BUIP044: Development Process
Proposer: Amaury SÉCHET
Submitted: 2017-01-09
Status: draft
Summary:
This BUIP aims to provide a world class development process for BU. The
current process has several shortcomings, such as the developer being
bound to become a bottleneck as the team grows, or development being
stalled when a release is prepared. The proposed process is a variation
fo what is used in many software companies and open source projects.
I propose we start moving toward this process after the next release so
the release process isn’t disturbed too much. If this BUIP is accepted,
the articles will need to be amended to reflect its content.
Definition:
A developer is anyone writing code with the intention of having it
included in BU. When using the term developer I’m not referring to the
developer of BU’s articles.
A committer is someone with commit right to the BU repository.

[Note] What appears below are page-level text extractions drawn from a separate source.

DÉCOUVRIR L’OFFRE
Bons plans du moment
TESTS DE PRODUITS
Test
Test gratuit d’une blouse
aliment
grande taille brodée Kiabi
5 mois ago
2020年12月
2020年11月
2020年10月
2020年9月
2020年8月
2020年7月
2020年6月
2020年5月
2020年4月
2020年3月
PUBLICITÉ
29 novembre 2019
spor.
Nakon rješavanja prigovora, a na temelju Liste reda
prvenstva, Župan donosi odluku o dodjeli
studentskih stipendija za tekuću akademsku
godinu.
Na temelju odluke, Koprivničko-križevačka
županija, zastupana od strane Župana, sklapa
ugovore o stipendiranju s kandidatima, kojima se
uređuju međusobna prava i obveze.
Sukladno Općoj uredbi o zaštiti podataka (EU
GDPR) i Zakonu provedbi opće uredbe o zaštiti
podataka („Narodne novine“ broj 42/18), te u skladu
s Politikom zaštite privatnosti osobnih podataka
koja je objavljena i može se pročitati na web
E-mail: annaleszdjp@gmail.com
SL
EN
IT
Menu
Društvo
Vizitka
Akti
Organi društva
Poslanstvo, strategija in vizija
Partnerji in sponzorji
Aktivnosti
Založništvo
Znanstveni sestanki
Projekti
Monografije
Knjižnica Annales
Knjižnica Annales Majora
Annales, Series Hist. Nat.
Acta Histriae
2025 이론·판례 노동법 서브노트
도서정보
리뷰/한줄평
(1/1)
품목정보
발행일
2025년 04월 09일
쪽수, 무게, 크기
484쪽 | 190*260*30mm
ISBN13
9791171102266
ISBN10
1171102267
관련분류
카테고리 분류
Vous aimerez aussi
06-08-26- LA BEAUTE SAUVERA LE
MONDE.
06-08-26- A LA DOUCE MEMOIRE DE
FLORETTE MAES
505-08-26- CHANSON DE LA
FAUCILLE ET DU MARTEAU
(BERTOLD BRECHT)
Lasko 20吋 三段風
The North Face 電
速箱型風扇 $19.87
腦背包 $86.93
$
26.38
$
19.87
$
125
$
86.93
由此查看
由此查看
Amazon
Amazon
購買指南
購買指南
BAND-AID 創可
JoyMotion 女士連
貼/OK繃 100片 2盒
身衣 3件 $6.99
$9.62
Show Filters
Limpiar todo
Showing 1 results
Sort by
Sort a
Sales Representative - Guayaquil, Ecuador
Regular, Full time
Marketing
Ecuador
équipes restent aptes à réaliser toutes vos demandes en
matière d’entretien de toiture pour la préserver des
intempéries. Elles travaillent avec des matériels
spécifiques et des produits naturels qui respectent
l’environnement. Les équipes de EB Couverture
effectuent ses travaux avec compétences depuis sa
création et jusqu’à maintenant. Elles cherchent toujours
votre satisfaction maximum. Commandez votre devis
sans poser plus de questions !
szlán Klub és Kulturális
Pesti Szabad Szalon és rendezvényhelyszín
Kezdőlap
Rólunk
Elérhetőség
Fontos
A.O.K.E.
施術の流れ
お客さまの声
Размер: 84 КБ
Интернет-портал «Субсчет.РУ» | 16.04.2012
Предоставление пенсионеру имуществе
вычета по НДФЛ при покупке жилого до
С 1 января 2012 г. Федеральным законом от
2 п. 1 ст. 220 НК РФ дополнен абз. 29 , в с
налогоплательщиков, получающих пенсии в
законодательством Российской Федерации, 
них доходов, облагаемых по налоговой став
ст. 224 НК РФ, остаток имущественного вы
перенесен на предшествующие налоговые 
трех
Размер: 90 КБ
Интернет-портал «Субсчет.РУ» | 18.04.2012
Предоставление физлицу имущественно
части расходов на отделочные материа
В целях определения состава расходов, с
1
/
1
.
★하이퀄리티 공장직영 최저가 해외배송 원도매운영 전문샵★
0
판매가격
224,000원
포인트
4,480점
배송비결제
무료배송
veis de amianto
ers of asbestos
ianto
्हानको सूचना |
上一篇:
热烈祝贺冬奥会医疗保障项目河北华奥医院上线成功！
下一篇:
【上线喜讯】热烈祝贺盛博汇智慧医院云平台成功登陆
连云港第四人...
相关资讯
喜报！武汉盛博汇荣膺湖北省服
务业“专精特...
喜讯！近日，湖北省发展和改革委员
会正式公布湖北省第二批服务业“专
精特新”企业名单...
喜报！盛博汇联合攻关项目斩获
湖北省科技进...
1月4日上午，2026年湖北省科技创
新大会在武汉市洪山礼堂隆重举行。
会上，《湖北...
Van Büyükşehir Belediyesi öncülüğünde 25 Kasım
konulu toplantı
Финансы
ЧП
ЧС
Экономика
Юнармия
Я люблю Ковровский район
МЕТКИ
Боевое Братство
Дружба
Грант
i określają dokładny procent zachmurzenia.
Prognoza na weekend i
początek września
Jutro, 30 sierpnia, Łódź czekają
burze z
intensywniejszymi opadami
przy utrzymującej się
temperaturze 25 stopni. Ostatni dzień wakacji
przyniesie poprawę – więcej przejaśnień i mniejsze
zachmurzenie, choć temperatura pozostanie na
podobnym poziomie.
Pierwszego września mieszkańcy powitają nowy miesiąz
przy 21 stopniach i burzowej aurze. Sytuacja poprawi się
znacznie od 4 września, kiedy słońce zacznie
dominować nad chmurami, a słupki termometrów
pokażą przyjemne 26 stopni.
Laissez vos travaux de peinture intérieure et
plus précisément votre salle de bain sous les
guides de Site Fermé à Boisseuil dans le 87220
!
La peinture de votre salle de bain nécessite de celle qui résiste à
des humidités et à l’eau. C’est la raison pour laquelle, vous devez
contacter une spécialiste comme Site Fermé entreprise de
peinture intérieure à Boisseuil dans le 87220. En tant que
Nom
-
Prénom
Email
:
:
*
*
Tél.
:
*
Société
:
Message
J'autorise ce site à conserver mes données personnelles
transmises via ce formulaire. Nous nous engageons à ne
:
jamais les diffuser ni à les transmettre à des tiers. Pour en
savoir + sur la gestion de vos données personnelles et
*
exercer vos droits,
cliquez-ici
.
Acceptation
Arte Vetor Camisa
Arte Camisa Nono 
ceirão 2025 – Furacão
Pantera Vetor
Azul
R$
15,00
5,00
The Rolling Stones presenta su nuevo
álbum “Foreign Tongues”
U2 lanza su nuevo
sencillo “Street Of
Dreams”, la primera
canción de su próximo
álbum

The release manager is the person deciding what goes into the next
release and when.
**Specification:
**
The developer as per the BU articles becomes the release manager and a
committer. Other trusted BU members can become committer as well, but
there is only one release manager.
The development happens in the branch “master”. All developers must base
their PR on this branch, the only exception is a merge conflict in the
release branch.
To be merged, a PR needs to be accepted by a committer. A developer who
is also a committer cannot accept its own PR.
PR are squashed and rebased on top of master. The only exception is when
backporting work from 3rd party client such as bitcoin core or bitcoin
classic, in which case a merge node is created and the commit structure
kept “as this”.
Release Process:
Once the release manager decides it is time, (s)he cuts a branch from
master called bu_X.Y , where X and Y are major and minor version
numbers. Any change made in master before the branch cut will be
included into the release. Any change made after the branch cut won’t,
unless a developer specifically request the release manager do merge
this specific change. The change must be already in master before such
request is made. If the change doesn’t merge cleanly into the release
branch, the developer needs to do another PR with the change made on the
release branch. The PR needs to be as close as possible as the original
one.
Once the release manager consider the release reached an appropriate
level of stability, (s)he creates a tag bu_X.Y.0 and publishes the
binaries.
Change continue to be merged into the branch bu_X.Y branch and the
release manager creates tag bu_X.Y.Z when (s)he judges a new revision
needs to be published.
The process continues in the bu_X.Y branch until the release manager
decides it is time to create the branch bu_X.(Y + 1), at which time the
process moves into that branch.
Guideline and rationale:
This section contains a bunch of guideline about how to use this process
successfully. It also contains various rationale to for above rules. The
rules mentioned above are not very numerous on purpose. Complex process
with many rules tends to get in the way by their lack of adaptability.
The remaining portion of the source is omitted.